TUTORIAL Prerequisites 1: Downloading required data for first use of pyaesa

[ ]:
from pyaesa import set_workspace, download_pop_gdp, download_mrio, download_ar6

All of the following datasets should be downloaded once during the first use of the package, after which they can be reused from on-disk archives to substantially reduce the runtime of subsequent executions. Refresh needed only to update population, GDP, GHG emissions historical datasets to include more recent years when they become available.

Recommended citations for the different data sources are provided below for each data source.

Before starting …

Prerequisites 0: Set workspace

[ ]:
# Windows example; update this path before running.
set_workspace(r"C:\Users\username\Documents\aesa_workspace")

# macOS example; update this path before running.
# set_workspace("/Users/username/Documents/aesa_workspace")

Prerequisites 1: Download data

The package separates raw data download from processing data. The download functions are only about downloading the source files that the processing functions will later consume.

This notebook covers the full Download family:

  • download_pop_gdp(...)

  • download_mrio(...)

  • download_ar6(...)

Downstream reuse summary:

Function

Main outputs

Reused later by

download_pop_gdp

raw World Bank / IMF Taiwan / SSP population GDP data

process_pop_gdp(...)

download_mrio

raw EXIOBASE and OECD MRIO archives

process_mrio(...)

download_ar6

raw AR6 scenario explorer + historical emissions data

process_ar6(...) and dynamic AR6 climate change carrying capacities (CC) / allocated carrying capacities (aCC) / ASR workflows that create or reuse processed AR6 outputs through their AR6 CC prerequisites

Population and GDP PPP data: download_pop_gdp(...)

Description

What the function does and what later functions reuse

download_pop_gdp(...) retrieves the raw historical and scenario population / GDP inputs that are later harmonized by process_pop_gdp(...). The processed outputs are then reused by deterministic_asocc(...) and by all deterministic or Monte Carlo downstream workflows that rely on population, GDP, or GDP per capita based allocation logic.

Historical data (World Bank)

Population and GDP (PPP) data are retrieved from the World Bank World Development Indicators database.
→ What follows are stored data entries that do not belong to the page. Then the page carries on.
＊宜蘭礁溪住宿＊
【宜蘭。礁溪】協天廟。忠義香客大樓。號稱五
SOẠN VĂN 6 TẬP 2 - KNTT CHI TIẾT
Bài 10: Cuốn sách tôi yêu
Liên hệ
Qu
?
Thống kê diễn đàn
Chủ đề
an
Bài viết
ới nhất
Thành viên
13/05/2026: years 1995 to 2024 are covered (the package download function will retrieve more recent years when they become available).

N.B.

In the World Bank database, Taiwan (TWN) is included within China (CHN) while reported separately in SSP scenarios and MRIO tables. Therefore, to ensure consistency across datasets, Taiwan (TWN) data is downloaded via the International Monetary Fund World Economic Outlook database.. It is removed from China (CHN) data in World Bank database at a later stage during data processing.
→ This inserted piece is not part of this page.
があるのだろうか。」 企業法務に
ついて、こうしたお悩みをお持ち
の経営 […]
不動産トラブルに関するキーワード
Prospective data (SSP scenarios)

Population and GDP (PPP) scenario data are retrieved from the IIASA SSP Scenario Explorer.

Years 2025 to 2100 are covered. Downstream workflow uses historical World Bank data whenever available for a given year even if SSP data already exists.

Reference

  • KC, S., Moradhvaj, Potančoková, M., Adhikari, S., Yildiz, D., Mamolo, M., Sobotka, T., Zeman, K., Abel, G., Lutz, W., & Goujon, A. (2024). Wittgenstein Center (WIC) Population and Human Capital Projections - 2023 (Version V13) [Data set]. Zenodo. https://doi.org/10.5281/zenodo.10618931

  • Crespo Cuaresma, Jesús (2017). Income projections for climate change research: A framework based on human capital dynamics. Global Environmental Change, 42, 226–236.

Public argument checklist

The table lists all arguments; the same definitions are available in the function docstring.

Green items = default if omitted.

Do not write green items when the default is intended.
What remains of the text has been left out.